I don’t know that this would fit with the idea of no free will. Surely you’re not really making any decisions.
This sounds like “epiphenomenalism”—the idea that the conscious mind has no causal power, it’s just somehow along for the ride of existence, while atoms or whatever do all the work. This is a philosophy that alienates you from your own power to choose.
But there is also “compatibilism”. This is originally the idea that free will is compatible with determinism, because free will is here defined to mean, not that personal decisions have no causes at all, but that all the causes are internal to the person who decides.
A criticism of compatibilism is that this definition isn’t what’s meant by free will. Maybe so. But for the present discussion, it gives us a concept of personal choice which isn’t disconnected from the rest of cause and effect.
We can consider simpler mechanical analogs. Consider any device that “makes choices”, whether it’s a climate control system in a building, or a computer running multiple processes. Does epiphenomenalism make sense here? Is the device irrelevant to the “choice” that happens? I’d say no: the device is the entity that performs the action.

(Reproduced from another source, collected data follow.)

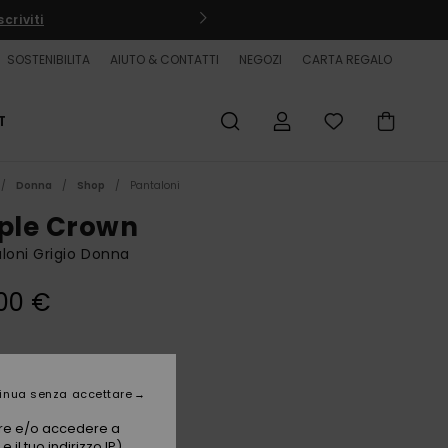
criviti
SOSTENIBILITA
AIUTO & CONTATTI
NEGOZI
CARTA REGALO
T
Donna
Shop
Pantaloni
iple Crown
loni Grigio Donna
00 €
Moonstruck
i
inua senza accettare
vare e/o accedere a
 il tuo indirizzo IP)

The action has a cause, but it is the state of the device itself, along with the relevant physical laws, which is the cause.
We can think similarly of human actions where conscious choice is involved.
But your values wouldn’t have been decided by you.
Perhaps you didn’t choose your original values. But a person’s values can change, and if this was a matter of self-aware choice between two value systems, I’m willing to say that the person decided on their new values.
I assume Manifold here means “reality”, and not just the betting site?